» Source material

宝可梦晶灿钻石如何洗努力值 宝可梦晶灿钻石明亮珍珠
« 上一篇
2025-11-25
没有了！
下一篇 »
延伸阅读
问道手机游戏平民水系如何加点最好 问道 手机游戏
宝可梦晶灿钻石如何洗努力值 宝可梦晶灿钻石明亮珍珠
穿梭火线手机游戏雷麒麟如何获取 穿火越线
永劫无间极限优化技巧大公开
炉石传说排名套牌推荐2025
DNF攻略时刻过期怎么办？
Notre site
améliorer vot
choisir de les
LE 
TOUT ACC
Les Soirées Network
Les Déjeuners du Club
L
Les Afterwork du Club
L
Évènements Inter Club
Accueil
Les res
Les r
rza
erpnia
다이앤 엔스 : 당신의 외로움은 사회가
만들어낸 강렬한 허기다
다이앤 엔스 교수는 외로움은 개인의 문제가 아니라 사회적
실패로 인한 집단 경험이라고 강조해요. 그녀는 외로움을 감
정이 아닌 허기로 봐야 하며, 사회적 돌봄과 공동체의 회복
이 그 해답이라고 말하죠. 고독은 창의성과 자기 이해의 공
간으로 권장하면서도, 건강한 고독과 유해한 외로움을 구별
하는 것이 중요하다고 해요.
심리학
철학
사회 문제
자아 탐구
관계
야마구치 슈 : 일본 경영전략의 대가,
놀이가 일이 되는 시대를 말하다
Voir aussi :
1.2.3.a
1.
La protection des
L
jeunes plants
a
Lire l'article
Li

==

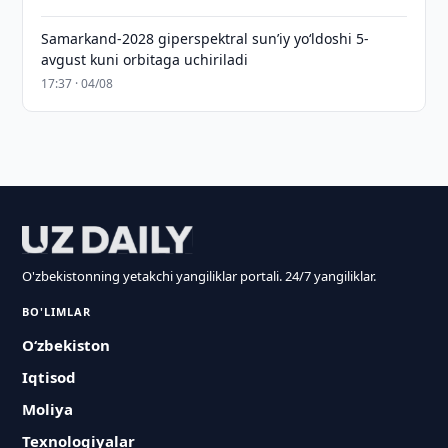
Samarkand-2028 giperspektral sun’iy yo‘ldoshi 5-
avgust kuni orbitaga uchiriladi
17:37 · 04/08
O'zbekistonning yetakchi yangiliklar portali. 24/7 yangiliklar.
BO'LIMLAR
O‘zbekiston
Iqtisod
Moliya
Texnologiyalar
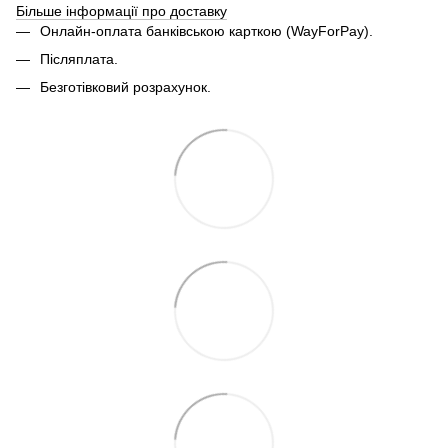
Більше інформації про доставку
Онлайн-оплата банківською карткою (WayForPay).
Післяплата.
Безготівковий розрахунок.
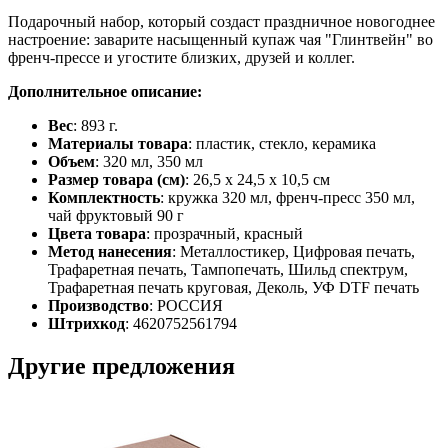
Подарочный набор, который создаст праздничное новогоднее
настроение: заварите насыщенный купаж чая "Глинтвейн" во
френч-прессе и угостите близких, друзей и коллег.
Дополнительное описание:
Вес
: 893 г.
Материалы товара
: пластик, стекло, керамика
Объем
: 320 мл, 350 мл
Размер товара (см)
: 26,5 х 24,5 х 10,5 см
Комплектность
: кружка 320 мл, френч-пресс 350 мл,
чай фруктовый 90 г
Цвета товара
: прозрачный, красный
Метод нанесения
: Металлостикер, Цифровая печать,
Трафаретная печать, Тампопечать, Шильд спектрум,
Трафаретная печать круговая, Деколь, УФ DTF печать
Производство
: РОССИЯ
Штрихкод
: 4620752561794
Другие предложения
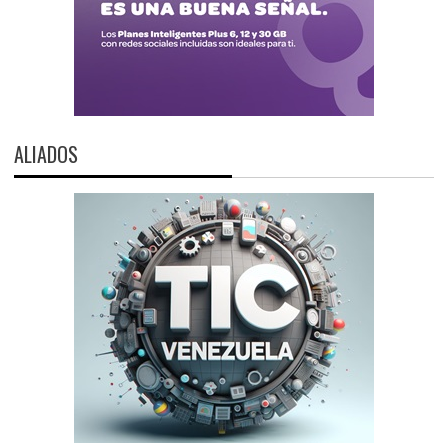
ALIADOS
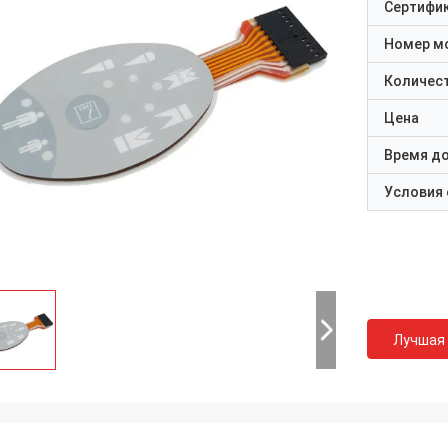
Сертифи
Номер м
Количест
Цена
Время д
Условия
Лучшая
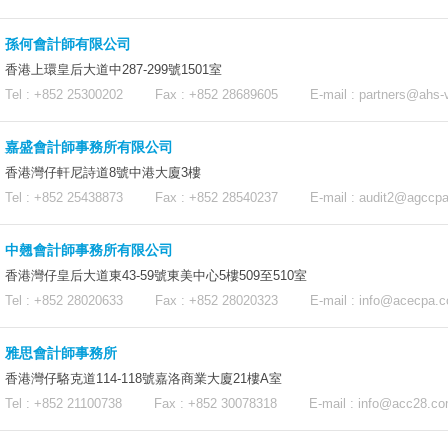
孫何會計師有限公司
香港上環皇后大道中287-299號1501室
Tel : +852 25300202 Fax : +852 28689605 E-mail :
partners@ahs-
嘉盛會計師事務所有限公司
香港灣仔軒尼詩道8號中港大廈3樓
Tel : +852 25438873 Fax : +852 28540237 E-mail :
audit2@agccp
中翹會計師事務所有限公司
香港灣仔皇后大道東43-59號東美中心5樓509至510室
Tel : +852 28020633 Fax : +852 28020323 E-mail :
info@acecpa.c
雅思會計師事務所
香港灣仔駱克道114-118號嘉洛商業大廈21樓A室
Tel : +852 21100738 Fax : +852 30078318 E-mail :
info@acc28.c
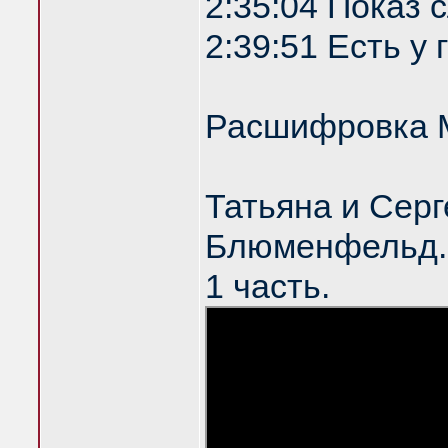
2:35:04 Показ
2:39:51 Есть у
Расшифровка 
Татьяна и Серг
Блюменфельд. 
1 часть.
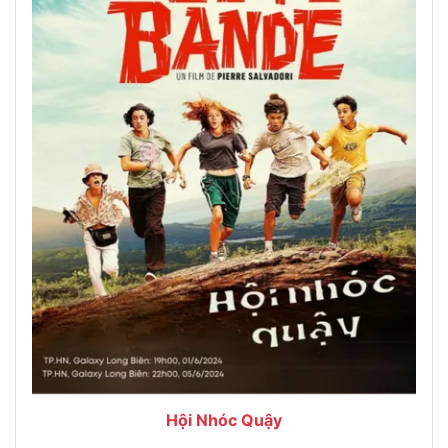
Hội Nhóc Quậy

» Task instructions
Spot the lines above that mention "외로움을" and copy them.

» Answer section
실패로 인한 집단 경험이라고 강조해요. 그녀는 외로움을 감
간으로 권장하면서도, 건강한 고독과 유해한 외로움을 구별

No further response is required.